The official reception for my show will be Thursday, November 19 from 6-8, with my old friends the Tom Lonardo Trio playing jazz. I can't wait. I'll also do a gallery talk on Wednesday, November 11 at lunch time, talking about my art hero John Constable, how he shaped my art and subject matter and work habits. I'll also talk about the process of making multi-color prints with multiple blocks. It's a slightly arcane process for most of us, but great fun.
The weather is utterly beautiful for late October, so Mr. Darcy and I had lunch on the back porch and also took a sketching walk in the forest late this afternoon. I've been loving the graffiti addition to the trail marker in the Old Forest, and this week it seemed topical for me.

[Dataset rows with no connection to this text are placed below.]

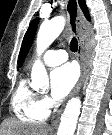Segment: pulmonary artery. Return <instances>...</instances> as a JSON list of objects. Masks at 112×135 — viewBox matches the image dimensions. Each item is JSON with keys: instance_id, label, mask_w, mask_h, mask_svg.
<instances>
[{"instance_id": "1", "label": "pulmonary artery", "mask_w": 112, "mask_h": 135, "mask_svg": "<svg viewBox=\"0 0 112 135\" xmlns=\"http://www.w3.org/2000/svg\"><path fill=\"white\" fill-rule=\"evenodd\" d=\"M67 60V53L62 48H52L45 52L42 61L48 66H56Z\"/></svg>"}]
</instances>
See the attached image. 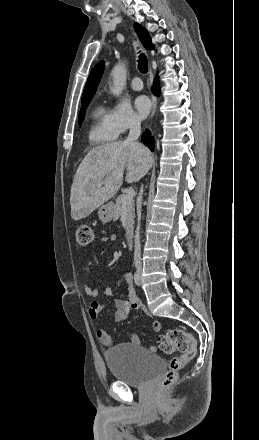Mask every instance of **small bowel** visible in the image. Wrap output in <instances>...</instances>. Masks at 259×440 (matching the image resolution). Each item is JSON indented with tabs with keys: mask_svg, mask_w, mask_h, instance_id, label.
Returning <instances> with one entry per match:
<instances>
[{
	"mask_svg": "<svg viewBox=\"0 0 259 440\" xmlns=\"http://www.w3.org/2000/svg\"><path fill=\"white\" fill-rule=\"evenodd\" d=\"M117 237L116 235H111L109 237H103L101 241L108 242V241H116ZM124 283L126 286L127 291V300H120V299H114L112 300V304L114 307V320L117 322L125 320L129 313L133 310H143L146 311L144 308L143 303L141 300L136 296L134 286H133V278L132 275L128 272L123 274ZM84 291L86 295L90 298H97L99 296H105L110 297L113 295V291L110 288L105 289H97L92 288L89 285L85 284ZM103 305L100 304L98 301L93 300L89 305V315L92 319H96L98 315L103 310ZM152 328L154 331H160L161 330V324L160 322L156 320H152L151 322ZM97 337L99 341L107 347H110L113 345V339L111 334L107 330H98L97 331ZM130 344L132 345H138L140 343V338L138 334L132 333L129 337ZM150 350L155 351L156 347L153 345H150Z\"/></svg>",
	"mask_w": 259,
	"mask_h": 440,
	"instance_id": "1",
	"label": "small bowel"
}]
</instances>
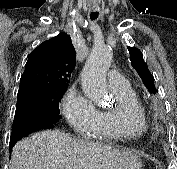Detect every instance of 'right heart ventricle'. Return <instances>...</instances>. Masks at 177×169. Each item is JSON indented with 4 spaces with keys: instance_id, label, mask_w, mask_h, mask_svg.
I'll return each instance as SVG.
<instances>
[{
    "instance_id": "1",
    "label": "right heart ventricle",
    "mask_w": 177,
    "mask_h": 169,
    "mask_svg": "<svg viewBox=\"0 0 177 169\" xmlns=\"http://www.w3.org/2000/svg\"><path fill=\"white\" fill-rule=\"evenodd\" d=\"M117 107L108 110H98V121L95 127V137L107 140L136 139L147 130L142 103L129 85L126 89L113 91Z\"/></svg>"
}]
</instances>
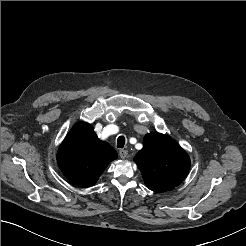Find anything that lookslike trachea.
Here are the masks:
<instances>
[{"label":"trachea","mask_w":246,"mask_h":246,"mask_svg":"<svg viewBox=\"0 0 246 246\" xmlns=\"http://www.w3.org/2000/svg\"><path fill=\"white\" fill-rule=\"evenodd\" d=\"M125 144V137L124 136H119L117 139V147L118 148H123Z\"/></svg>","instance_id":"trachea-1"}]
</instances>
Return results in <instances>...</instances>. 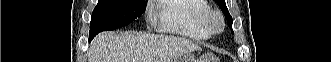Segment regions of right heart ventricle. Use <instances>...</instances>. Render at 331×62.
Listing matches in <instances>:
<instances>
[{
	"instance_id": "obj_1",
	"label": "right heart ventricle",
	"mask_w": 331,
	"mask_h": 62,
	"mask_svg": "<svg viewBox=\"0 0 331 62\" xmlns=\"http://www.w3.org/2000/svg\"><path fill=\"white\" fill-rule=\"evenodd\" d=\"M208 10L204 0H161L158 6L160 27L193 40H206L212 35L204 22Z\"/></svg>"
}]
</instances>
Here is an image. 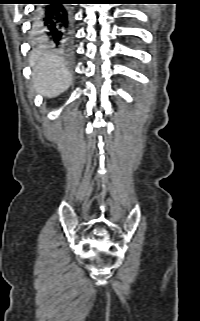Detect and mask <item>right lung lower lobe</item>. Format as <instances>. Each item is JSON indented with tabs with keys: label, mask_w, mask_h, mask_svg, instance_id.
Masks as SVG:
<instances>
[{
	"label": "right lung lower lobe",
	"mask_w": 200,
	"mask_h": 321,
	"mask_svg": "<svg viewBox=\"0 0 200 321\" xmlns=\"http://www.w3.org/2000/svg\"><path fill=\"white\" fill-rule=\"evenodd\" d=\"M35 25L57 45L68 47L71 42L70 10L72 0H35Z\"/></svg>",
	"instance_id": "obj_1"
}]
</instances>
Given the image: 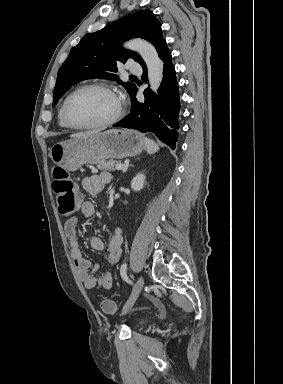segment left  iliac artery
Here are the masks:
<instances>
[{
    "instance_id": "left-iliac-artery-1",
    "label": "left iliac artery",
    "mask_w": 283,
    "mask_h": 384,
    "mask_svg": "<svg viewBox=\"0 0 283 384\" xmlns=\"http://www.w3.org/2000/svg\"><path fill=\"white\" fill-rule=\"evenodd\" d=\"M120 274H121V277L123 278V280H125L126 282L132 284V282L129 280L128 276H127V264H123L120 268Z\"/></svg>"
}]
</instances>
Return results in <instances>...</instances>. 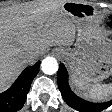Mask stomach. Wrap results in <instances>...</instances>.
<instances>
[{"mask_svg": "<svg viewBox=\"0 0 112 112\" xmlns=\"http://www.w3.org/2000/svg\"><path fill=\"white\" fill-rule=\"evenodd\" d=\"M63 9L79 22L91 20L95 14L91 5L79 0H67ZM98 38L92 29H83L78 33L75 49H55L70 61L73 74L87 84L100 82L112 74V49L105 41L95 43Z\"/></svg>", "mask_w": 112, "mask_h": 112, "instance_id": "stomach-1", "label": "stomach"}]
</instances>
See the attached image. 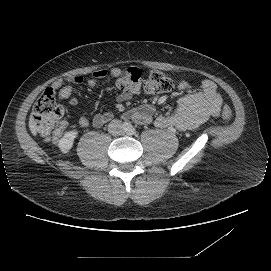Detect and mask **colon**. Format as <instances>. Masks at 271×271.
Returning <instances> with one entry per match:
<instances>
[{
  "label": "colon",
  "mask_w": 271,
  "mask_h": 271,
  "mask_svg": "<svg viewBox=\"0 0 271 271\" xmlns=\"http://www.w3.org/2000/svg\"><path fill=\"white\" fill-rule=\"evenodd\" d=\"M117 85L121 91L145 92L149 95L168 92L173 89V82L161 71L153 70L143 78L141 70L137 67L128 68L119 78ZM220 113L225 121L230 122L232 120L233 114L228 105L222 104ZM63 115V107L55 101V90L48 87L34 104L31 123L37 132L48 136L64 128Z\"/></svg>",
  "instance_id": "1"
}]
</instances>
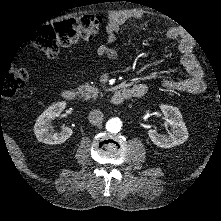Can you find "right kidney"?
<instances>
[{
  "mask_svg": "<svg viewBox=\"0 0 221 221\" xmlns=\"http://www.w3.org/2000/svg\"><path fill=\"white\" fill-rule=\"evenodd\" d=\"M68 101L59 100L48 106L35 120L33 130L38 141L46 144H60L72 136L73 131L71 128L62 126L59 131H54L50 122L57 118L66 106Z\"/></svg>",
  "mask_w": 221,
  "mask_h": 221,
  "instance_id": "right-kidney-1",
  "label": "right kidney"
}]
</instances>
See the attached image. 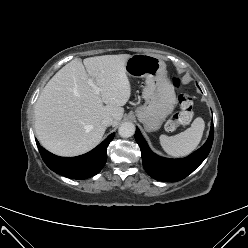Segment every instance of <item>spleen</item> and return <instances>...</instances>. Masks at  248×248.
<instances>
[{
    "mask_svg": "<svg viewBox=\"0 0 248 248\" xmlns=\"http://www.w3.org/2000/svg\"><path fill=\"white\" fill-rule=\"evenodd\" d=\"M205 128V122L201 117L196 118L191 127L174 135L160 136V144L163 150L173 157H184L193 152L200 143Z\"/></svg>",
    "mask_w": 248,
    "mask_h": 248,
    "instance_id": "spleen-1",
    "label": "spleen"
}]
</instances>
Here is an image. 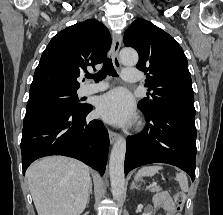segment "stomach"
<instances>
[{"label": "stomach", "instance_id": "0dacf381", "mask_svg": "<svg viewBox=\"0 0 223 215\" xmlns=\"http://www.w3.org/2000/svg\"><path fill=\"white\" fill-rule=\"evenodd\" d=\"M140 177H141V175H138V173H137V175H135L136 181H140Z\"/></svg>", "mask_w": 223, "mask_h": 215}]
</instances>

I decided to go sketch it.
It's funny. I had just had a discussion with a friend about work/life balance and keeping a distinct line between work and leisure, since I work at home. It gets blurry immediately, though, because in the midst of all my framing and show work, what I've wanted to do for fun for an hour is get out and sketch. It's nice to have a vocation.
Then in my art journal group online, this interview with Liz Steel appeared. "How do you unwind? Having a cup of tea and sketching it. That’s why I don’t have any work/play balance. The act of sketching helps me unwind because it gives me processing time."
It's nice to know I'm not alone, at any rate.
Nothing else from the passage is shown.